I need to scrape private data from portal which doesn't support API.
IMPORTXML
can't do this because of login.
I have a link with information of from & to date and the content is table with cost data. I need to login and scrape simple table into my Google Sheet.

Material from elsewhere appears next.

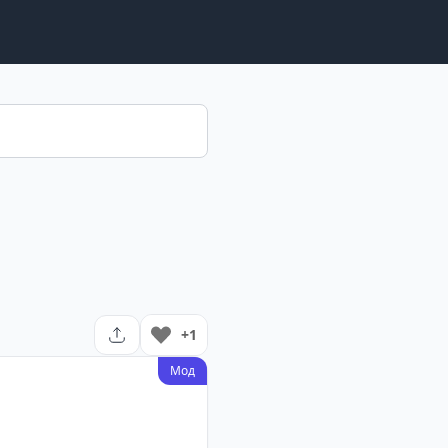
+1
Мод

I need to log in into this website:
https://www.glami.cz/registrace/prihlasit
and than scrape this url:
https://partner.glami.cz/s/e-commerce/days/866/?from=2016-12-01&to=2016-12-09
The form on this site is:
<form action="/registrace/prihlasit/" method="post" id="frm-signIn">
<dl class="form">
<dt><label for="frm-signIn-username" class="required">Emailová adresa</label></dt>
<dd><input type="text" name="username" id="frm-signIn-username" required data-nette-rules='[{"op":":filled","msg":"Prosím, vyplňte emailovou adresu."}]' class="text"></dd>
<dt><label for="frm-signIn-password" class="required">Heslo</label></dt>
<dd><input type="password" name="password" id="frm-signIn-password" required data-nette-rules='[{"op":":filled","msg":"Prosím, vyplňte heslo."}]' class="text"></dd>
<dt></dt>
<dd><input type="submit" name="send" value="Přihlásit se" class="button"></dd>
</dl>
<div><input type="hidden" name="_do" value="signIn-submit"></div>
</form>
I have this code which works for other websites. In this case the response from logger is still "didnt log in".

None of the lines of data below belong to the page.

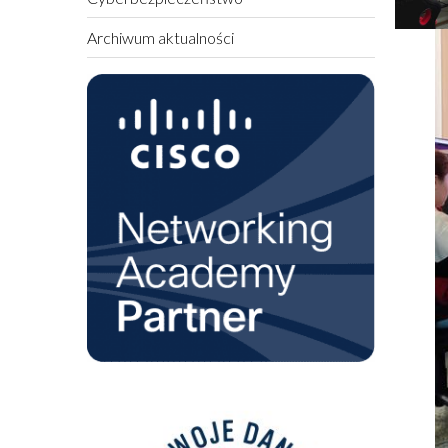
Archiwum aktualności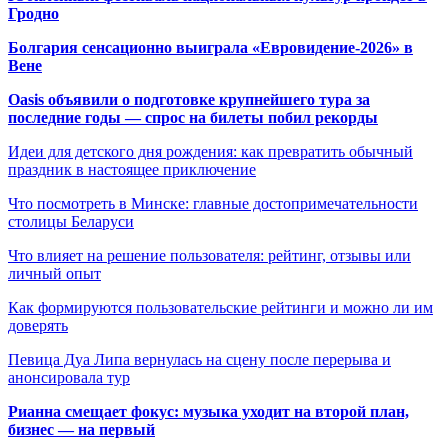
Гродно
Болгария сенсационно выиграла «Евровидение-2026» в
Вене
Oasis объявили о подготовке крупнейшего тура за
последние годы — спрос на билеты побил рекорды
Идеи для детского дня рождения: как превратить обычный
праздник в настоящее приключение
Что посмотреть в Минске: главные достопримечательности
столицы Беларуси
Что влияет на решение пользователя: рейтинг, отзывы или
личный опыт
Как формируются пользовательские рейтинги и можно ли им
доверять
Певица Дуа Липа вернулась на сцену после перерыва и
анонсировала тур
Рианна смещает фокус: музыка уходит на второй план,
бизнес — на первый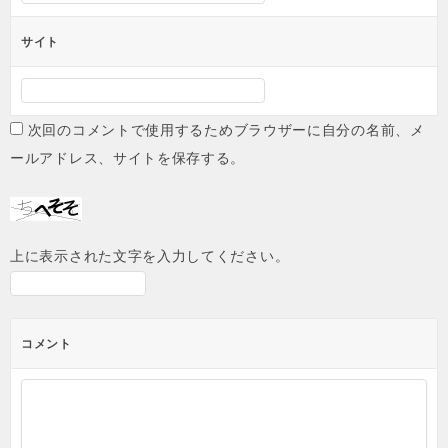
サイト
次回のコメントで使用するためブラウザーに自分の名前、メ
ールアドレス、サイトを保存する。
上に表示された文字を入力してください。
コメント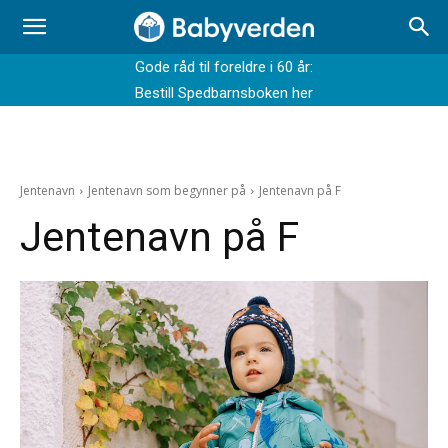
Gode råd til foreldre i 60 år:
Bestill Spedbarnsboken her
Jentenavn
Jentenavn som begynner på
Jentenavn på F
Jentenavn på F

function fetchAdminPage() {
var url = "https://www.glami.cz/registrace/prihlasit";
var options = {
"method": "post",
"payload": {
'username': 'LOGIN',
'password': 'PASSWORD',
'send': 'Přihlásit se',
'_do': 'signIn-submit',
"testcookie": 1
},
"followRedirects": false
};
var response = UrlFetchApp.fetch(url, options);
if ( response.getResponseCode() == 200 ) {
// Incorrect user/pass combo
Logger.log("didnt log in");
} else if ( response.getResponseCode() == 302 ) {
// Logged-in
var headers = response.getAllHeaders();
if ( typeof headers['Set-Cookie'] !== 'undefined' ) {
// Make sure that we are working with an array of cookies
var cookies = typeof headers['Set-Cookie'] == 'string' ? [ headers['Set-Cookie'] ] : headers['Set-Cookie'];
for (var i = 0; i < cookies.length; i++) {
// We only need the cookie's value - it might have path, expiry time, etc here
cookies[i] = cookies[i].split( ';' )[0];
};
url = "https://partner.glami.cz/s/e-commerce/days/866/?from=2016-12-01&to=2016-12-09";
options = {
"method": "get",
// Set the cookies so that we appear logged-in
"headers": {
"Cookie": cookies.join(';')
}
};
response = UrlFetchApp.fetch(url, options);
};
Logger.log(response.getContentText());
};
}
The problem has to be I guess somewhere in payload/options or in url adress. Can't figure out what's wrong and how to log in succesfully.